Just built it up last week from parts swapped over from my old tourer. First time I've actually ever bought a full, new, frameset of anything - rather than bodge together something from eBay. My old Orange P7 with Troll forks worked great as a tourer, but was always slightly too long so I decided to treat myself. Having a multitude of mounts for everything actually makes it easier to brake down and use for use other than touring. First time I've had a bike where you can take off the mudguards and rack seperately as they've always shared bolts someplace. Already it's replaced two bikes, as I plan to swap wheelsets depending what I'm doing. If I get on with the wheel swap thing, it may replace a third. Plan to make full use of the versatility...

On topic: the rim brake mounts will remain as ornamental, magpie scaring devices.


----------



## SkipdiverJohn (3 May 2018)

I wouldn't describe that as a Tourer! It looks like a conventional 1980's/1990's style rigid MTB fitted with mudguards to me.... It might be perfectly capable of being set up for touring, like any similar rigid MTB frame, but let's not stretch the definition of types of bikes to the point where they actually bear no resemblance to what they purport to be.


----------



## Bodhbh (3 May 2018)

You're right, I don't think anybody has ever toured on a 80s / 90 MTB.


----------



## Heltor Chasca (3 May 2018)

Surly pride themselves on the Troll being one of their finest tourers. Especially off road. Take a look at CGOAB and you’ll see many global jaunts have been done on the Troll. YouTube alludes to the Troll being a great choice for touring.

A 90s Mongoose MTB was one of my first touring bikes. I guess I was the first and the last of anyone to try that sort of tomfoolery.  An old Peugeot ‘racing bike’ got me pretty far down the road too.

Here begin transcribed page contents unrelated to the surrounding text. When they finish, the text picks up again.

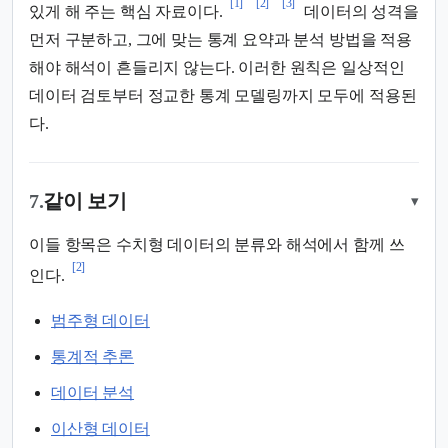
[1]
[2]
[3]
있게 해 주는 핵심 자료이다.
데이터의 성격을
먼저 구분하고, 그에 맞는 통계 요약과 분석 방법을 적용
해야 해석이 흔들리지 않는다. 이러한 원칙은 일상적인
데이터 검토부터 정교한 통계 모델링까지 모두에 적용된
다.
7.
같이 보기
▾
이들 항목은 수치형 데이터의 분류와 해석에서 함께 쓰
[2]
인다.
범주형 데이터
통계적 추론
데이터 분석
이산형 데이터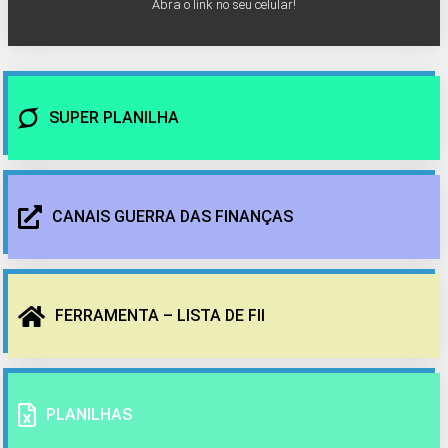
Abra o link no seu celular!
SUPER PLANILHA
CANAIS GUERRA DAS FINANÇAS
FERRAMENTA – LISTA DE FII
PLANILHAS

It makes me want a Troll even more.


----------



## RollingNoMad (3 May 2018)

[QUOTE 5232141, member: 45"]What's with the capitals?[/QUOTE]
FYI: that is the that I type my words and I have ADHD and I was in special education when I was a kid and I don't know how to put word when typing.


----------



## RollingNoMad (3 May 2018)

Bodhbh said:


> Seen as I've now got an excuse to post a pic somewhere...
> 
> View attachment 407216
> 
> ...


I am looking at the I am thinking about the Masi Giramando 700c 2018 for my Bicycle Touring Trips in the USA 1299.99+California Tax=$1426.74 t is cheaper to buy a Touring Bicycle then from Frameset 700X40c 32hole spokes and I would replace with 36hole spokes, 36hole Rims and Sun-Ringle Rhyno lites 700c Rims and Shimano Deore HB-M525A Front Hub, Shimano HU-M525A Rear Hub 6-bolt $1299.99 with racks and I would add flat mtn handlebars and I have the Shimano XT SL-M780 Trigger Shifters 10 speed in the box in my Storage unit I am working on the Disc Brakes: Research my question is which Disc brakes will be easier to work on when Bicycle Touring? Avid BB7 Mountain Disc Brakes mechanical vs Hayes MX expert Disc Brake mechanical Long Pull Brakes It is not fun trying to look for bike parts 10 speed on-line bike shops with Mountain vs Trekking bike parts http://www.biketoday.news/2017/10/masi-bikes-new-2018-giramondo-700c.html


----------



## Crankarm (3 May 2018)

Bodhbh said:


> Seen as I've now got an excuse to post a pic somewhere...
> 
> View attachment 407216
> 
> ...



Arghhh ..................... that's Trolltastic.


----------



## Crankarm (3 May 2018)

RollingNoMad said:


> I am looking at the I am thinking about the Masi Giramando 700c 2018 for my Bicycle Touring Trips in the USA 1299.99+California Tax=$1426.74 t is cheaper to buy a Touring Bicycle then from Frameset 700X40c 32hole spokes and I would replace with 36hole spokes, 36hole Rims and Sun-Ringle Rhyno lites 700c Rims and Shimano Deore HB-M525A Front Hub, Shimano HU-M525A Rear Hub 6-bolt $1299.99 with racks and I would add flat mtn handlebars and I have the Shimano XT SL-M780 Trigger Shifters 10 speed in the box in my Storage unit I am working on the Disc Brakes: Research my question is which Disc brakes will be easier to work on when Bicycle Touring? Avid BB7 Mountain Disc Brakes mechanical vs Hayes MX expert Disc Brake mechanical Long Pull Brakes It is not fun trying to look for bike parts 10 speed on-line bike shops with Mountain vs Trekking bike parts http://www.biketoday.news/2017/10/masi-bikes-new-2018-giramondo-700c.html
> View attachment 407261



If you must have cable disc brakes then get the Avid BB7s with Avid Speed dial levers. At the moment mine has Shimano SLX hydraulic disc brakes with sintered pads and the braking is pretty good, pretty good ........ 160mm Hope disc at the rear and 180mm Shimano XT disc on the front. Could go to a 203mm on the front, but the stopping power is pretty good at the moment. Although would love some Hope disc brakes.


----------



## Heltor Chasca (4 May 2018)

For cable discs, Avid BB7s are great as said upthread. But also having experienced TRP Spyres I have got to say they would be my preference. Budget dictates your purchase of though.


----------



## User10119 (4 May 2018)

When I bought The Very Lovely Valencia (to give her her full title) she was supplied with basic (shimano?) disc brakes. THey worked, but there were only two people in the world that could make them not squeal. After a couple of years I upgraded to BB7s. The next bike I bought was the Circe Helios, and BB7s were a non-negotiable part of the spec.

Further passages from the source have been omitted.